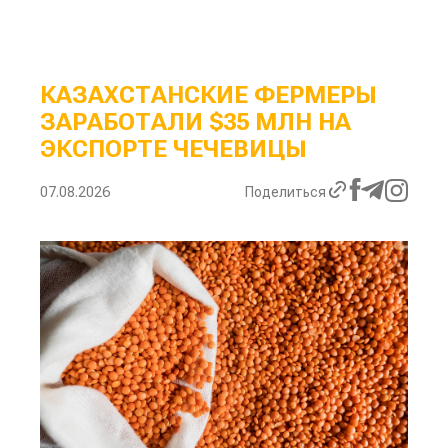
КАЗАХСТАНСКИЕ ФЕРМЕРЫ
ЗАРАБОТАЛИ $35 МЛН НА
ЭКСПОРТЕ ЧЕЧЕВИЦЫ
07.08.2026
Поделиться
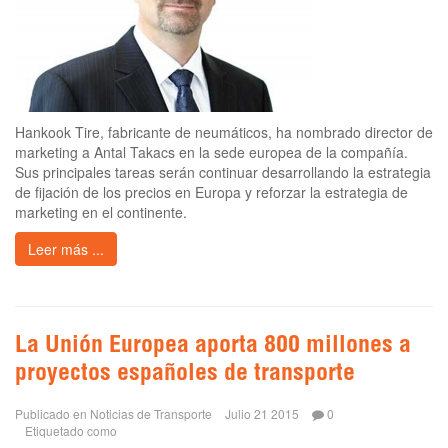
Hankook Tire, fabricante de neumáticos, ha nombrado director de
marketing a Antal Takacs en la sede europea de la compañía.
Sus principales tareas serán continuar desarrollando la estrategia
de fijación de los precios en Europa y reforzar la estrategia de
marketing en el continente.
Leer más ...
La Unión Europea aporta 800 millones a
proyectos españoles de transporte
Publicado en
Noticias de Transporte
Julio 21 2015
0
Etiquetado como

◆ ◆ ◆ ◆ ◆

- _Task to carry out_: Print the material exactly as given, but not the pictures.

- _Answer to this problem_:
КАЗАХСТАНСКИЕ ФЕРМЕРЫ
ЗАРАБОТАЛИ $35 МЛН НА
ЭКСПОРТЕ ЧЕЧЕВИЦЫ
07.08.2026
Поделиться
Hankook Tire, fabricante de neumáticos, ha nombrado director de
marketing a Antal Takacs en la sede europea de la compañía.
Sus principales tareas serán continuar desarrollando la estrategia
de fijación de los precios en Europa y reforzar la estrategia de
marketing en el continente.
Leer más ...
La Unión Europea aporta 800 millones a
proyectos españoles de transporte
Publicado en
Noticias de Transporte
Julio 21 2015
0
Etiquetado como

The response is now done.